Segment Start: Records supplied

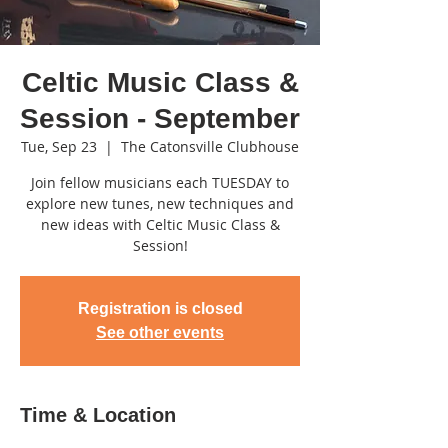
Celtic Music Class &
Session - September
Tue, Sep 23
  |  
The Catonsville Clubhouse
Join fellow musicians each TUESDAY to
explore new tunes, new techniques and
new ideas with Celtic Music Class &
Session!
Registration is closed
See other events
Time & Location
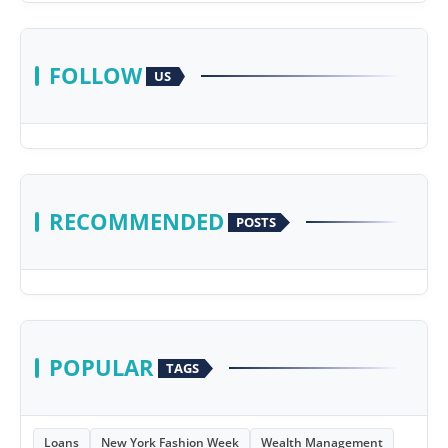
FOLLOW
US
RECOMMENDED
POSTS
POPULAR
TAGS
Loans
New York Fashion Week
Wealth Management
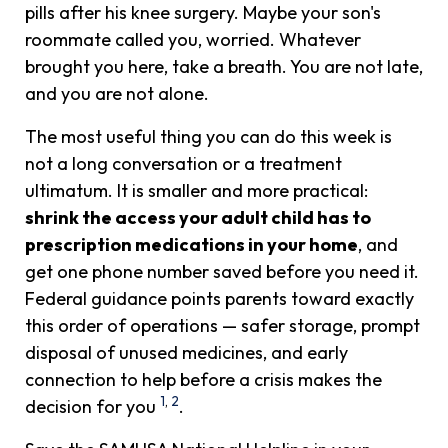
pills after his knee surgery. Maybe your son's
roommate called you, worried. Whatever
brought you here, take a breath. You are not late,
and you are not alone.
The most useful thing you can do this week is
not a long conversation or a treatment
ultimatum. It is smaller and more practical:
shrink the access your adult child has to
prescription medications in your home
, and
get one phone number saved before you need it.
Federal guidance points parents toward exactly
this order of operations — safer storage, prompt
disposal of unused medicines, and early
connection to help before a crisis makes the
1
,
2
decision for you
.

Segment End: Records supplied

Restate each line above exactly, keeping pictures out.

Answer section
Celtic Music Class &
Session - September
Tue, Sep 23
  |  
The Catonsville Clubhouse
Join fellow musicians each TUESDAY to
explore new tunes, new techniques and
new ideas with Celtic Music Class &
Session!
Registration is closed
See other events
Time & Location
FOLLOW
US
RECOMMENDED
POSTS
POPULAR
TAGS
Loans
New York Fashion Week
Wealth Management
pills after his knee surgery. Maybe your son's
roommate called you, worried. Whatever
brought you here, take a breath. You are not late,
and you are not alone.
The most useful thing you can do this week is
not a long conversation or a treatment
ultimatum. It is smaller and more practical:
shrink the access your adult child has to
prescription medications in your home
, and
get one phone number saved before you need it.
Federal guidance points parents toward exactly
this order of operations — safer storage, prompt
disposal of unused medicines, and early
connection to help before a crisis makes the
1
,
2
decision for you
.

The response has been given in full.